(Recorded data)

== Segment start ==

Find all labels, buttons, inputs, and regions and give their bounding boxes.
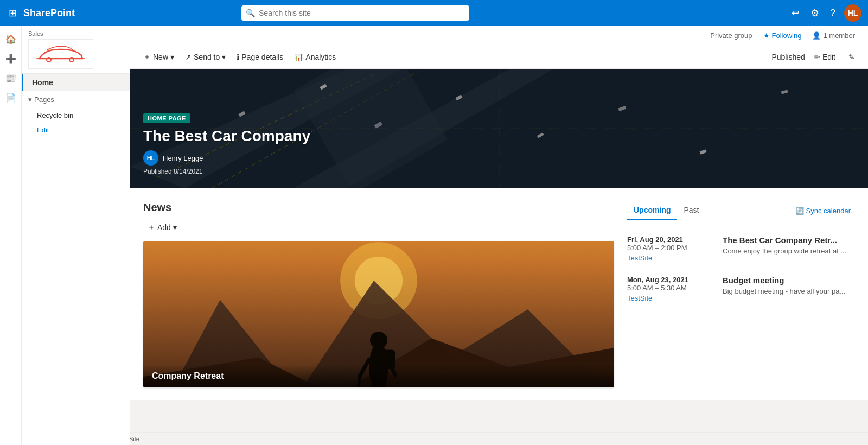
event-1-title: The Best Car Company Retr... xyxy=(723,236,855,245)
site-info-row: Private group ★ Following 👤 1 member xyxy=(130,26,868,45)
add-plus-icon: ＋ xyxy=(148,223,155,232)
waffle-icon[interactable]: ⊞ xyxy=(7,5,19,21)
page-details-button[interactable]: ℹ Page details xyxy=(232,50,288,63)
edit-pencil-button[interactable]: ✎ xyxy=(844,50,859,63)
sync-calendar-label: Sync calendar xyxy=(806,207,851,215)
event-1-site-link[interactable]: TestSite xyxy=(627,254,714,262)
hero-author-avatar: HL xyxy=(143,150,158,166)
site-navigation: Sales Home ▾ Pages Recycle bin Edit xyxy=(22,26,130,445)
analytics-icon: 📊 xyxy=(294,53,303,61)
news-card-image: Company Retreat xyxy=(143,241,614,387)
left-sidebar: 🏠 ➕ 📰 📄 xyxy=(0,26,22,445)
add-chevron-icon: ▾ xyxy=(173,223,177,232)
documents-icon[interactable]: 📄 xyxy=(2,89,20,106)
new-label: New xyxy=(153,53,168,61)
star-icon: ★ xyxy=(763,31,770,40)
new-chevron-icon: ▾ xyxy=(170,53,174,61)
site-logo-label: Sales xyxy=(28,30,123,37)
pencil-icon: ✎ xyxy=(848,53,855,61)
page-details-label: Page details xyxy=(241,53,283,61)
edit-icon: ✏ xyxy=(814,53,820,61)
chevron-down-icon: ▾ xyxy=(28,96,32,104)
event-2-time: 5:00 AM – 5:30 AM xyxy=(627,284,714,292)
person-icon: 👤 xyxy=(812,31,821,40)
sync-calendar-button[interactable]: 🔄 Sync calendar xyxy=(791,205,855,217)
add-label: Add xyxy=(157,223,171,232)
hero-section: HOME PAGE The Best Car Company HL Henry … xyxy=(130,69,868,188)
private-group-label: Private group xyxy=(710,31,752,40)
add-site-icon[interactable]: ➕ xyxy=(2,50,20,67)
nav-section-label: Pages xyxy=(34,96,54,104)
nav-section-pages[interactable]: ▾ Pages xyxy=(22,91,130,108)
nav-subitem-recycle[interactable]: Recycle bin xyxy=(22,108,130,123)
nav-link-edit[interactable]: Edit xyxy=(22,123,130,137)
news-section: News ＋ Add ▾ xyxy=(143,201,614,387)
event-1-date: Fri, Aug 20, 2021 xyxy=(627,236,714,244)
hero-title: The Best Car Company xyxy=(143,128,310,145)
add-news-button[interactable]: ＋ Add ▾ xyxy=(143,220,181,234)
edit-button[interactable]: ✏ Edit xyxy=(809,50,840,63)
plus-icon: ＋ xyxy=(143,52,151,62)
site-logo-area: Sales xyxy=(22,26,130,74)
page-command-bar: ＋ New ▾ ↗ Send to ▾ ℹ Page details 📊 Ana… xyxy=(130,45,868,69)
following-label: Following xyxy=(772,31,802,40)
hero-author-name: Henry Legge xyxy=(163,154,203,162)
news-card-title: Company Retreat xyxy=(143,365,614,387)
news-section-title: News xyxy=(143,201,614,214)
top-navigation: ⊞ SharePoint 🔍 ↩ ⚙ ? HL xyxy=(0,0,868,26)
event-2-title: Budget meeting xyxy=(723,276,855,285)
search-icon: 🔍 xyxy=(246,9,255,17)
status-bar: https://citizenbuilders.sharepoint.com/s… xyxy=(0,432,868,445)
site-logo-image xyxy=(28,39,93,69)
app-title: SharePoint xyxy=(23,8,75,19)
info-icon: ℹ xyxy=(237,53,239,61)
event-item-1: Fri, Aug 20, 2021 5:00 AM – 2:00 PM Test… xyxy=(627,229,855,269)
feed-icon[interactable]: 📰 xyxy=(2,69,20,87)
members-count: 1 member xyxy=(823,31,855,40)
events-tabs: Upcoming Past 🔄 Sync calendar xyxy=(627,201,855,220)
edit-label: Edit xyxy=(822,53,835,61)
settings-icon[interactable]: ⚙ xyxy=(808,5,821,21)
past-tab[interactable]: Past xyxy=(677,201,705,220)
event-date-col-1: Fri, Aug 20, 2021 5:00 AM – 2:00 PM Test… xyxy=(627,236,714,262)
event-detail-col-2: Budget meeting Big budget meeting - have… xyxy=(723,276,855,302)
user-avatar[interactable]: HL xyxy=(844,4,861,22)
back-icon[interactable]: ↩ xyxy=(789,5,802,21)
event-2-site-link[interactable]: TestSite xyxy=(627,294,714,302)
hero-content: HOME PAGE The Best Car Company HL Henry … xyxy=(143,113,310,175)
nav-item-home[interactable]: Home xyxy=(22,74,130,91)
following-button[interactable]: ★ Following xyxy=(761,30,804,41)
hero-badge: HOME PAGE xyxy=(143,113,190,123)
content-area: News ＋ Add ▾ xyxy=(130,188,868,400)
help-icon[interactable]: ? xyxy=(828,5,838,21)
cmd-bar-right: Published ✏ Edit ✎ xyxy=(771,50,859,63)
event-2-date: Mon, Aug 23, 2021 xyxy=(627,276,714,284)
hero-author: HL Henry Legge xyxy=(143,150,310,166)
upcoming-tab[interactable]: Upcoming xyxy=(627,201,677,220)
send-chevron-icon: ▾ xyxy=(222,53,226,61)
hero-published-date: Published 8/14/2021 xyxy=(143,168,310,175)
news-card[interactable]: Company Retreat xyxy=(143,241,614,387)
event-date-col-2: Mon, Aug 23, 2021 5:00 AM – 5:30 AM Test… xyxy=(627,276,714,302)
event-1-description: Come enjoy the group wide retreat at ... xyxy=(723,247,855,255)
send-to-button[interactable]: ↗ Send to ▾ xyxy=(181,50,230,63)
event-2-description: Big budget meeting - have all your pa... xyxy=(723,287,855,295)
analytics-label: Analytics xyxy=(305,53,336,61)
search-input[interactable] xyxy=(241,5,469,21)
top-nav-right: ↩ ⚙ ? HL xyxy=(789,4,861,22)
event-detail-col-1: The Best Car Company Retr... Come enjoy … xyxy=(723,236,855,262)
members-info: 👤 1 member xyxy=(812,31,855,40)
car-logo-svg xyxy=(34,43,88,65)
events-section: Upcoming Past 🔄 Sync calendar Fri, Aug 2… xyxy=(627,201,855,387)
search-bar: 🔍 xyxy=(241,5,469,21)
home-icon[interactable]: 🏠 xyxy=(2,30,20,48)
published-status: Published xyxy=(771,53,805,61)
sync-icon: 🔄 xyxy=(795,207,804,215)
new-button[interactable]: ＋ New ▾ xyxy=(139,50,178,64)
svg-point-27 xyxy=(370,332,387,349)
main-content: Private group ★ Following 👤 1 member ＋ N… xyxy=(130,26,868,445)
event-1-time: 5:00 AM – 2:00 PM xyxy=(627,244,714,252)
send-icon: ↗ xyxy=(185,53,192,61)
send-to-label: Send to xyxy=(194,53,220,61)
analytics-button[interactable]: 📊 Analytics xyxy=(290,50,340,63)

== Segment end ==

(What you are asked to do): Identify each line in the entries with the word "member" and copy it.

(Answer below):
site-info-row: Private group ★ Following 👤 1 member xyxy=(130,26,868,45)
members-count: 1 member xyxy=(823,31,855,40)
members-info: 👤 1 member xyxy=(812,31,855,40)
main-content: Private group ★ Following 👤 1 member ＋ N… xyxy=(130,26,868,445)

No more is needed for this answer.